● **How to complete this task**:
Please copy the leading lines of the entries below exactly, concluding with the line in which "The image size is (1442, 1446)." occurs.

● **Exercise input**:
== Segment start ==
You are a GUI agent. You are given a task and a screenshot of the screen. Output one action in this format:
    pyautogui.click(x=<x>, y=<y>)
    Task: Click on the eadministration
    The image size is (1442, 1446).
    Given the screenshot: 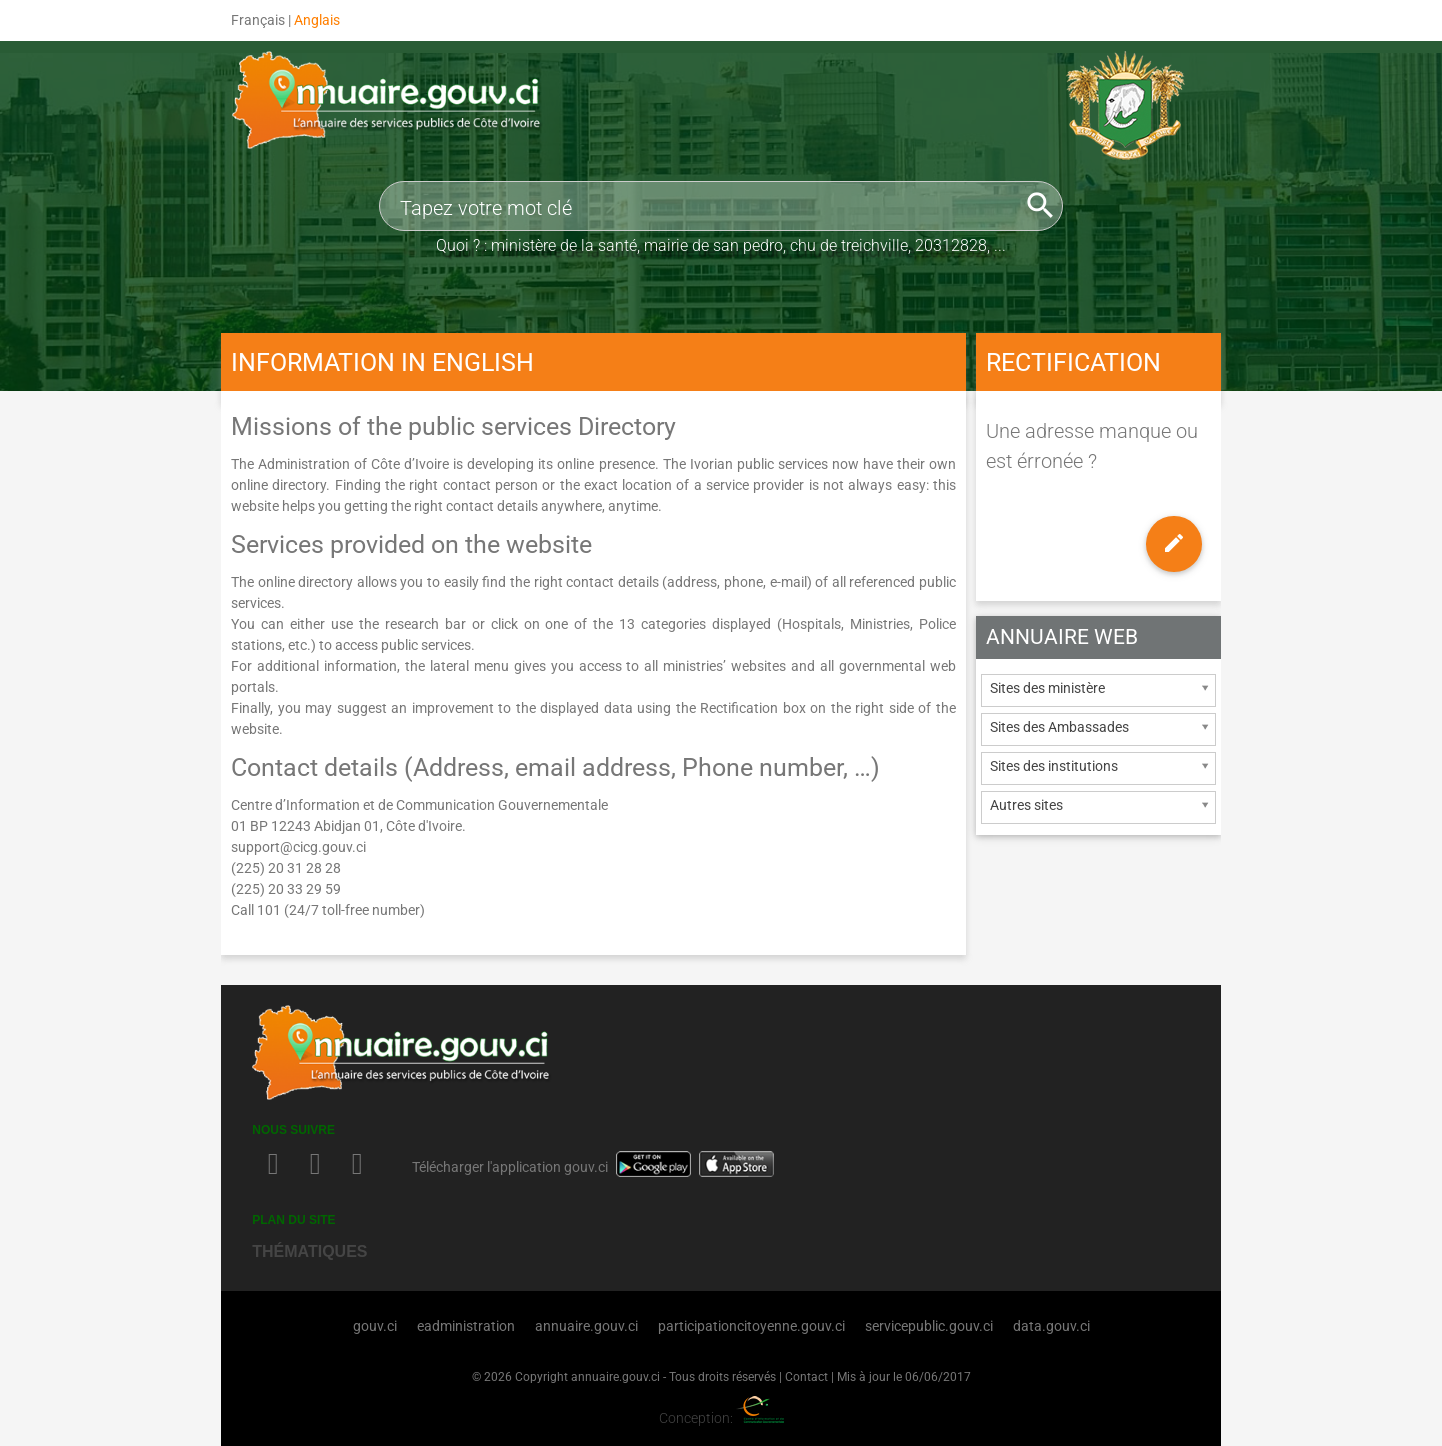 What is the action you would take?
    pyautogui.click(x=466, y=1326)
== Segment end ==
● **Exercise answer**:
You are a GUI agent. You are given a task and a screenshot of the screen. Output one action in this format:
    pyautogui.click(x=<x>, y=<y>)
    Task: Click on the eadministration
    The image size is (1442, 1446).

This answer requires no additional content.